Task item
Among the entries, which lines carry the string "label"? Copy every one.

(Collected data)
>>>>
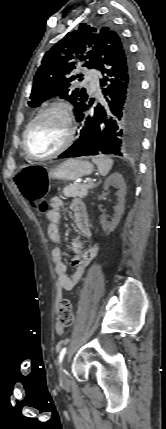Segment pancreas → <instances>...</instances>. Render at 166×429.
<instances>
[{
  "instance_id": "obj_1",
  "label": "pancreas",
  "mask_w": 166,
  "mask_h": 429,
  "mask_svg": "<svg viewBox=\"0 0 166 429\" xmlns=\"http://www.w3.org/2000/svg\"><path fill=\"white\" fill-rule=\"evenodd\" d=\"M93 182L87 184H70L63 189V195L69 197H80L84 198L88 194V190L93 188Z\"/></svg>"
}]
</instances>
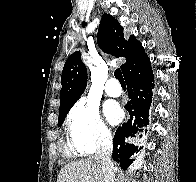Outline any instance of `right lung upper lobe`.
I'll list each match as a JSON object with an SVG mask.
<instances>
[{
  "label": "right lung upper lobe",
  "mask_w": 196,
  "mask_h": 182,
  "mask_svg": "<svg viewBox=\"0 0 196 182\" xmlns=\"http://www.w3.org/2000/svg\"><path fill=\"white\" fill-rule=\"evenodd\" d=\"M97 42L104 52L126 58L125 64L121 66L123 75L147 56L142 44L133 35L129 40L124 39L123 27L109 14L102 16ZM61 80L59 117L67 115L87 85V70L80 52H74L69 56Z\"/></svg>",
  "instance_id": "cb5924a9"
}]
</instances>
<<<<
>>>>
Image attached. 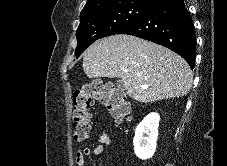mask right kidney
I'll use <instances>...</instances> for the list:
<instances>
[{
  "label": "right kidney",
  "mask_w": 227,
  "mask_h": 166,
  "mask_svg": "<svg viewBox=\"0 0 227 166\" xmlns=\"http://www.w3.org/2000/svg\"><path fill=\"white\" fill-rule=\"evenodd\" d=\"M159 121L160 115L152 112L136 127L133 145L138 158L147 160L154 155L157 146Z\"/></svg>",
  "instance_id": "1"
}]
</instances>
<<<<
Finished exercise
  "label": "pancreas",
  "label": "right lung upper lobe",
  "label": "right kidney",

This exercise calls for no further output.